**DATA FOR REVIEW**
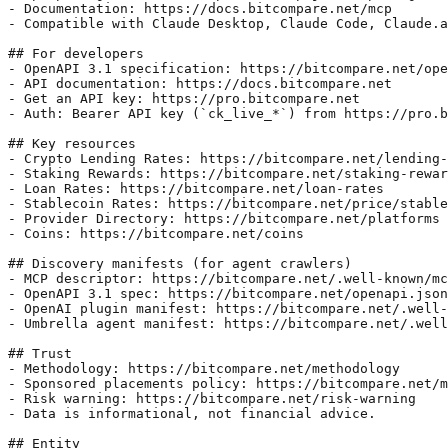
- Documentation: https://docs.bitcompare.net/mcp

- Compatible with Claude Desktop, Claude Code, Claude.a
## For developers

- OpenAPI 3.1 specification: https://bitcompare.net/ope
- API documentation: https://docs.bitcompare.net

- Get an API key: https://pro.bitcompare.net

- Auth: Bearer API key (`ck_live_*`) from https://pro.b
## Key resources

- Crypto Lending Rates: https://bitcompare.net/lending-
- Staking Rewards: https://bitcompare.net/staking-rewar
- Loan Rates: https://bitcompare.net/loan-rates

- Stablecoin Rates: https://bitcompare.net/price/stable
- Provider Directory: https://bitcompare.net/platforms

- Coins: https://bitcompare.net/coins

## Discovery manifests (for agent crawlers)

- MCP descriptor: https://bitcompare.net/.well-known/mc
- OpenAPI 3.1 spec: https://bitcompare.net/openapi.json

- OpenAI plugin manifest: https://bitcompare.net/.well-
- Umbrella agent manifest: https://bitcompare.net/.well
## Trust

- Methodology: https://bitcompare.net/methodology

- Sponsored placements policy: https://bitcompare.net/m
- Risk warning: https://bitcompare.net/risk-warning

- Data is informational, not financial advice.

## Entity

**WORK ORDER**
Write the listing out in full, exactly; no images.

**THE ANSWER**
- Documentation: https://docs.bitcompare.net/mcp

- Compatible with Claude Desktop, Claude Code, Claude.a
## For developers

- OpenAPI 3.1 specification: https://bitcompare.net/ope
- API documentation: https://docs.bitcompare.net

- Get an API key: https://pro.bitcompare.net

- Auth: Bearer API key (`ck_live_*`) from https://pro.b
## Key resources

- Crypto Lending Rates: https://bitcompare.net/lending-
- Staking Rewards: https://bitcompare.net/staking-rewar
- Loan Rates: https://bitcompare.net/loan-rates

- Stablecoin Rates: https://bitcompare.net/price/stable
- Provider Directory: https://bitcompare.net/platforms

- Coins: https://bitcompare.net/coins

## Discovery manifests (for agent crawlers)

- MCP descriptor: https://bitcompare.net/.well-known/mc
- OpenAPI 3.1 spec: https://bitcompare.net/openapi.json

- OpenAI plugin manifest: https://bitcompare.net/.well-
- Umbrella agent manifest: https://bitcompare.net/.well
## Trust

- Methodology: https://bitcompare.net/methodology

- Sponsored placements policy: https://bitcompare.net/m
- Risk warning: https://bitcompare.net/risk-warning

- Data is informational, not financial advice.

## Entity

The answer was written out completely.